The most obvious manifestation of such order is Bauby’s collapse of the sentimental and the sexual. His most vibrant fantasies feature women, as when he imagines a sexy, sloppy meal of oysters, shrimp, and tongue kisses with Claude, their mutual desire realized, before the scene cuts back to his crumpled figure in his wheelchair, Claude smoking her cigarette furiously in the foreground. Or again, he spends a day at the beach at Berck-sur-Mer with his young children and their mother, Céline (Emmanuelle Seigner), he gazes at her in close-up as the three kids gambol in the blurry background.
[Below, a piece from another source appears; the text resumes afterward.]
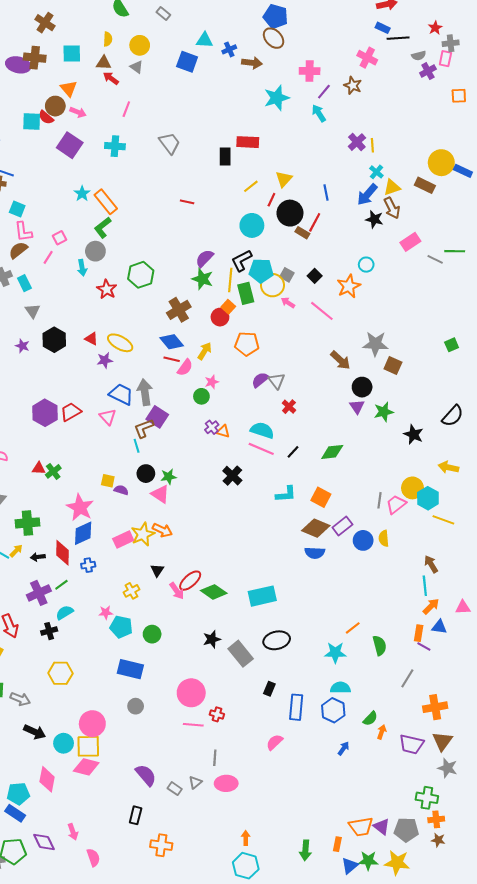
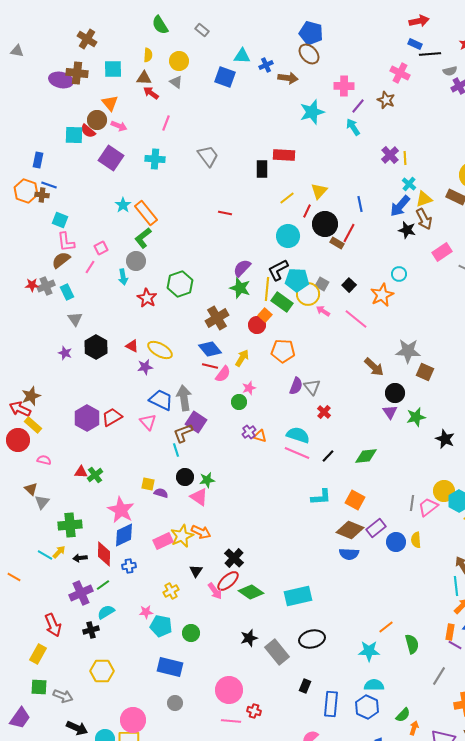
green rectangle: (246, 293) -> (282, 302), turned -40
purple semicircle: (260, 380) -> (296, 386), turned 150
black cross: (232, 476) -> (234, 558), moved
While the holiday occasions Bauby’s brief consideration of what it means to be a parent (“Even a sketch, a shadow, a fragment of a dad is still a dad”), it also reinforces the film’s focus on him, bound and longing. Céline leans into the camera, cooing, “It’s great that you’re writing [the book]. You’re the most amazing man I ever met.” The camera cuts to a shot of her leg under a flimsy sundress as she pages through the manuscript, approximating but also diminishing Bauby’s desire.
The scene insists on the distance between Bauby’s best self-image as the good father (“Words can’t express the grief that engulfs me. I, their father, can’t even ruffle their hair, pinch their downy necks, or clasp their smooth, warm little bodies”) and his worst. Feeling reduced now to a “zombie,” denied what he most wants, sensual pleasures and connections, he’s angry and grateful at once. That gap is the movie’s most affecting dilemma, unresolved by its many aesthetic effects.